-- YOUR TASK --
In the answer, every entry must appear exactly as given.

[Data entries]
_ _ _

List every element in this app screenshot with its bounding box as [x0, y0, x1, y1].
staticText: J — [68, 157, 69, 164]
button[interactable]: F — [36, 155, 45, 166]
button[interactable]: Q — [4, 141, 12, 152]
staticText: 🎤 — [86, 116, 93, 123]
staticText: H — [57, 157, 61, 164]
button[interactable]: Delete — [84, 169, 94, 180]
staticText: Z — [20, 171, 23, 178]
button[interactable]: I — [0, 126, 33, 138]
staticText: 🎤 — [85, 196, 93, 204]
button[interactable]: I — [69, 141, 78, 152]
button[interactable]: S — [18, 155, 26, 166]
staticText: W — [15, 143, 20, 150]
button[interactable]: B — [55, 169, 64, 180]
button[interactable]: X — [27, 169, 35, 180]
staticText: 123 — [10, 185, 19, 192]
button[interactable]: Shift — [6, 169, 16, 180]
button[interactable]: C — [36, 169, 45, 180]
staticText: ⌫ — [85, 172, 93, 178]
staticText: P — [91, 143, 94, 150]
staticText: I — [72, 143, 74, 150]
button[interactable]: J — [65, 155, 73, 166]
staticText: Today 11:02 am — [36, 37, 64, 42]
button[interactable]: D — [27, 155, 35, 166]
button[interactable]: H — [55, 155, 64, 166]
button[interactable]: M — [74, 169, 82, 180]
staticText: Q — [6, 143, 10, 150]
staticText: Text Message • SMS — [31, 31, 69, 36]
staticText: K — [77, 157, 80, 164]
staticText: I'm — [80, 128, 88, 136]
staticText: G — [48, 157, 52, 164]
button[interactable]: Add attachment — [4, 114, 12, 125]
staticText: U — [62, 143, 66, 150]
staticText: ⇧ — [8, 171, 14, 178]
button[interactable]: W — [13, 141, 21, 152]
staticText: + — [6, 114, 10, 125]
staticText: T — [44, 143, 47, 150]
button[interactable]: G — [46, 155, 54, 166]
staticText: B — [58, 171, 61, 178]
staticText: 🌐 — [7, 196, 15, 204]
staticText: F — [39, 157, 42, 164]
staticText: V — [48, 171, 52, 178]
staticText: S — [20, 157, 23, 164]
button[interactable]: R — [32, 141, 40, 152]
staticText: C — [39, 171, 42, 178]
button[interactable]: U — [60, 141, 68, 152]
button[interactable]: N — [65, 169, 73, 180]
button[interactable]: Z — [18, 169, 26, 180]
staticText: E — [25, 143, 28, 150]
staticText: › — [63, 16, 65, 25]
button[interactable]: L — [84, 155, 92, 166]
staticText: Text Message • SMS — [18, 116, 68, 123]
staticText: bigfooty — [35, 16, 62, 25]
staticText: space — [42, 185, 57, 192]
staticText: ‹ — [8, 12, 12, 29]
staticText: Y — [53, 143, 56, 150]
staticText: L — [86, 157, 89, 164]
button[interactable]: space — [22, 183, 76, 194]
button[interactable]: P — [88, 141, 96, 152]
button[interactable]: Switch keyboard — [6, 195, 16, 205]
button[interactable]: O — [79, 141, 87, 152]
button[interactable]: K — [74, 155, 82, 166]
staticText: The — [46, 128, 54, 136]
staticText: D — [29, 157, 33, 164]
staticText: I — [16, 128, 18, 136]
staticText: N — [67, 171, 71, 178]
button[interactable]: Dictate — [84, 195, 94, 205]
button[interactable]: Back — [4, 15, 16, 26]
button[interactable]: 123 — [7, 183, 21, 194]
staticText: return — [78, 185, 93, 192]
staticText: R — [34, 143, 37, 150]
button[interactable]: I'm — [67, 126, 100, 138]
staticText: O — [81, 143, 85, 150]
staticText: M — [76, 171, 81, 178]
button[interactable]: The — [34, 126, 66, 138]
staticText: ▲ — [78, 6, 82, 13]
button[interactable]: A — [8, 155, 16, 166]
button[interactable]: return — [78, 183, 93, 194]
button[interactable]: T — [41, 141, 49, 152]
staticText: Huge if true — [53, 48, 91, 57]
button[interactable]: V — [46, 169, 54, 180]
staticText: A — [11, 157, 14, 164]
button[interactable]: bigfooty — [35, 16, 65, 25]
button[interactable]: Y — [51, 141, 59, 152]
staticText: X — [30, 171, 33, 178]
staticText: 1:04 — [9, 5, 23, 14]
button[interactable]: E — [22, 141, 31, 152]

_ _ _

-- RESULT OF THE TASK --
List every element in this app screenshot with its bounding box as [x0, y0, x1, y1].
staticText: J — [68, 157, 69, 164]
button[interactable]: F — [36, 155, 45, 166]
button[interactable]: Q — [4, 141, 12, 152]
staticText: 🎤 — [86, 116, 93, 123]
staticText: H — [57, 157, 61, 164]
button[interactable]: Delete — [84, 169, 94, 180]
staticText: Z — [20, 171, 23, 178]
button[interactable]: I — [0, 126, 33, 138]
staticText: 🎤 — [85, 196, 93, 204]
button[interactable]: I — [69, 141, 78, 152]
button[interactable]: S — [18, 155, 26, 166]
staticText: W — [15, 143, 20, 150]
button[interactable]: B — [55, 169, 64, 180]
button[interactable]: X — [27, 169, 35, 180]
staticText: 123 — [10, 185, 19, 192]
button[interactable]: Shift — [6, 169, 16, 180]
button[interactable]: C — [36, 169, 45, 180]
staticText: ⌫ — [85, 172, 93, 178]
staticText: P — [91, 143, 94, 150]
staticText: I — [72, 143, 74, 150]
button[interactable]: J — [65, 155, 73, 166]
staticText: Today 11:02 am — [36, 37, 64, 42]
button[interactable]: D — [27, 155, 35, 166]
button[interactable]: H — [55, 155, 64, 166]
button[interactable]: M — [74, 169, 82, 180]
staticText: Q — [6, 143, 10, 150]
staticText: Text Message • SMS — [31, 31, 69, 36]
staticText: K — [77, 157, 80, 164]
staticText: I'm — [80, 128, 88, 136]
staticText: G — [48, 157, 52, 164]
button[interactable]: Add attachment — [4, 114, 12, 125]
staticText: U — [62, 143, 66, 150]
staticText: ⇧ — [8, 171, 14, 178]
button[interactable]: W — [13, 141, 21, 152]
staticText: + — [6, 114, 10, 125]
staticText: T — [44, 143, 47, 150]
button[interactable]: G — [46, 155, 54, 166]
staticText: B — [58, 171, 61, 178]
staticText: 🌐 — [7, 196, 15, 204]
staticText: F — [39, 157, 42, 164]
staticText: V — [48, 171, 52, 178]
staticText: S — [20, 157, 23, 164]
button[interactable]: R — [32, 141, 40, 152]
staticText: C — [39, 171, 42, 178]
button[interactable]: U — [60, 141, 68, 152]
button[interactable]: N — [65, 169, 73, 180]
button[interactable]: Z — [18, 169, 26, 180]
staticText: E — [25, 143, 28, 150]
staticText: › — [63, 16, 65, 25]
button[interactable]: L — [84, 155, 92, 166]
staticText: Text Message • SMS — [18, 116, 68, 123]
staticText: bigfooty — [35, 16, 62, 25]
staticText: space — [42, 185, 57, 192]
staticText: ‹ — [8, 12, 12, 29]
staticText: Y — [53, 143, 56, 150]
staticText: L — [86, 157, 89, 164]
button[interactable]: space — [22, 183, 76, 194]
button[interactable]: P — [88, 141, 96, 152]
button[interactable]: Switch keyboard — [6, 195, 16, 205]
button[interactable]: O — [79, 141, 87, 152]
button[interactable]: K — [74, 155, 82, 166]
staticText: The — [46, 128, 54, 136]
staticText: D — [29, 157, 33, 164]
staticText: I — [16, 128, 18, 136]
staticText: N — [67, 171, 71, 178]
button[interactable]: Dictate — [84, 195, 94, 205]
button[interactable]: Back — [4, 15, 16, 26]
button[interactable]: 123 — [7, 183, 21, 194]
staticText: return — [78, 185, 93, 192]
staticText: R — [34, 143, 37, 150]
button[interactable]: I'm — [67, 126, 100, 138]
staticText: O — [81, 143, 85, 150]
staticText: M — [76, 171, 81, 178]
button[interactable]: The — [34, 126, 66, 138]
staticText: ▲ — [78, 6, 82, 13]
button[interactable]: A — [8, 155, 16, 166]
button[interactable]: return — [78, 183, 93, 194]
button[interactable]: T — [41, 141, 49, 152]
staticText: Huge if true — [53, 48, 91, 57]
button[interactable]: V — [46, 169, 54, 180]
staticText: A — [11, 157, 14, 164]
button[interactable]: bigfooty — [35, 16, 65, 25]
button[interactable]: Y — [51, 141, 59, 152]
staticText: X — [30, 171, 33, 178]
staticText: 1:04 — [9, 5, 23, 14]
button[interactable]: E — [22, 141, 31, 152]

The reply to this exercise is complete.